Concerned about high query times

Hi there,

We recently decided use Elasticsearch for our website. Rewrote the website, including mobile apps in a short time. So the time we publish the website and apps , something went wrong in our elastic nodes. We have nearly 250ms query time and we are concerned about it. By the way, could you help us to find the root cause and optimize queries and any suggestion to use elasticsearch better. We have currently 4000 concurrent users, and about 2700 pageviews.

So here are configuration to give you more info about what we have ;
4 nodes
Each node have 32 GB RAM
Xeon 2.10 ghz proccessors

Query times ;

Last snaphsot of hot threads ;
{node-2}
Hot threads at 2016-07-01T09:26:08.643Z, interval=500ms, busiestThreads=3, ignoreIdleThreads=true:

31.3% (156.2ms out of 500ms) cpu usage by thread 'elasticsearch[node-2][search][T#11]'
2/10 snapshots sharing following 21 elements
org.elasticsearch.search.aggregations.bucket.BucketsAggregator.collectExistingBucket(BucketsAggregator.java:80)
org.elasticsearch.search.aggregations.bucket.BucketsAggregator.collectBucket(BucketsAggregator.java:72)
org.elasticsearch.search.aggregations.bucket.global.GlobalAggregator$1.collect(GlobalAggregator.java:54)
org.elasticsearch.search.aggregations.LeafBucketCollector$3.collect(LeafBucketCollector.java:73)
org.elasticsearch.search.aggregations.LeafBucketCollector.collect(LeafBucketCollector.java:88)
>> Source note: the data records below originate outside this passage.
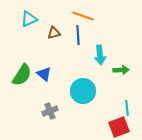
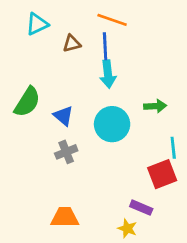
cyan arrow: (100, 55) -> (108, 74), moved
green arrow: (121, 70) -> (155, 106), moved
blue triangle: (44, 74) -> (63, 116), moved

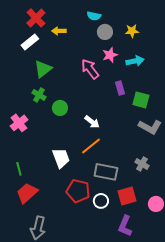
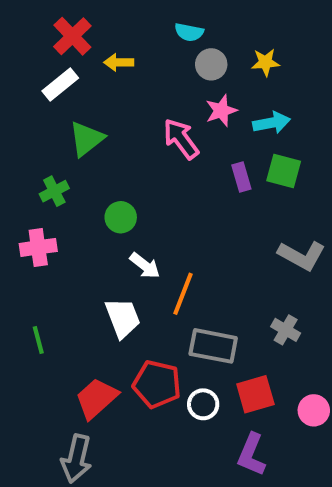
green cross: (39, 95) -> (54, 191), moved, turned 32
green square: (141, 100) -> (284, 171), moved
white arrow: (92, 122) -> (145, 266), moved
pink cross: (19, 123) -> (38, 247), turned 30
orange line: (91, 146) -> (183, 294), turned -30
red trapezoid: (27, 193) -> (97, 398), moved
131.3% (656.2ms out of 500ms) cpu usage by thread 'elasticsearch[node-4][search][T#10]'
2/10 snapshots sharing following 19 elements
org.elasticsearch.search.aggregations.bucket.terms.InternalTerms.doReduce(InternalTerms.java:212)
org.elasticsearch.search.aggregations.InternalAggregation.reduce(InternalAggregation.java:153)
org.elasticsearch.search.aggregations.InternalAggregations.reduce(InternalAggregations.java:170)
org.elasticsearch.search.aggregations.bucket.terms.InternalTerms$Bucket.reduce(InternalTerms.java:110)
org.elasticsearch.search.aggregations.bucket.terms.InternalTerms.doReduce(InternalTerms.java:220)
org.elasticsearch.search.aggregations.InternalAggregation.reduce(InternalAggregation.java:153)
org.elasticsearch.search.aggregations.InternalAggregations.reduce(InternalAggregations.java:170)
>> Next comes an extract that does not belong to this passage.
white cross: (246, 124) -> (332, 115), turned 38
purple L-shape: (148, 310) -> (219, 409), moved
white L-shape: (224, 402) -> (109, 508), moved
125.0% (625ms out of 500ms) cpu usage by thread 'elasticsearch[node-4][search][T#19]'
5/10 snapshots sharing following 26 elements
org.elasticsearch.search.aggregations.AggregatorFactory$1$1.collect(AggregatorFactory.java:208) org.elasticsearch.search.aggregations.bucket.BucketsAggregator.collectExistingBucket(BucketsAggregator.java:80)
org.elasticsearch.search.aggregations.bucket.BucketsAggregator.collectBucket(BucketsAggregator.java:72)
org.elasticsearch.search.aggregations.bucket.nested.NestedAggregator$1.collect(NestedAggregator.java:112)
org.elasticsearch.search.aggregations.AggregatorFactory$1$1.collect(AggregatorFactory.java:208)
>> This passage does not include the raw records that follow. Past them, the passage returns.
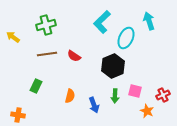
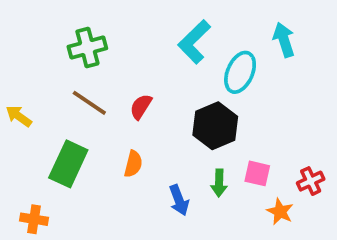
yellow arrow: (13, 37) -> (19, 116), moved
brown line: (47, 54) -> (89, 103), turned 42
red semicircle: (74, 56) -> (141, 107), turned 88
green rectangle: (36, 86) -> (68, 164), size x1.6
orange semicircle: (70, 96) -> (133, 164), moved

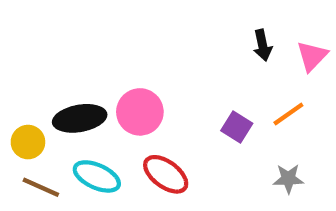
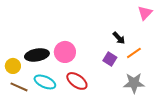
black arrow: (263, 45) -> (119, 38), moved, turned -32
pink triangle: (312, 56) -> (145, 13), moved
gray star: (288, 179) -> (134, 83), size x1.5

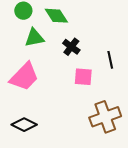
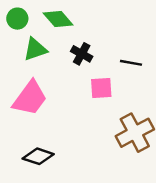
black line: (110, 60) -> (131, 63), turned -60

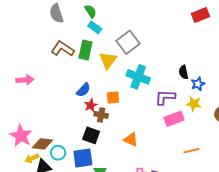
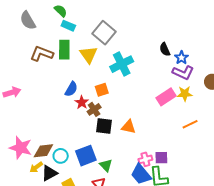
cyan cross: (138, 77) -> (122, 64), turned -35
purple L-shape: (165, 97) -> (183, 73), moved, turned -145
yellow star: (194, 104) -> (185, 94), moved
brown cross: (101, 115) -> (94, 109), turned -32
black square: (91, 135) -> (104, 126), moved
37.5% (187.5ms out of 500ms) cpu usage by thread 'elasticsearch[node-3][search][T#6]'
2/10 snapshots sharing following 42 elements
java.lang.Thread.isAlive(Native Method)
org.apache.lucene.util.CloseableThreadLocal.purge(CloseableThreadLocal.java:115)
org.apache.lucene.util.CloseableThreadLocal.maybePurge(CloseableThreadLocal.java:105)
org.apache.lucene.util.CloseableThreadLocal.get(CloseableThreadLocal.java:88)
org.apache.lucene.index.CodecReader.getSortedSetDocValues(CodecReader.java:243)
org.apache.lucene.index.FilterLeafReader.getSortedSetDocValues(FilterLeafReader.java:454)
org.apache.lucene.index.DocValues.getSortedSet(DocValues.java:302)

Hey,

the hot threads output shows a lot of CPU spent in aggs (or operations needed for aggregations). If you dont run any aggregations, is your query fast? You can then try to add the aggregations (each by each) back and see which one is a potential performance culprit. Maybe there is a single aggregation that creates a lot of buckets or needs to parse all of your data in your dataset (and you can change your data model execute that aggregation in a more efficient manner). Maybe it is all of your aggregations together taking a lot of time. Dissecting this a first step might help.

--Alex

Yes, it was exactly what you said. We worked on aggregations which has some sub aggregation, also tried to reduce aggregation count.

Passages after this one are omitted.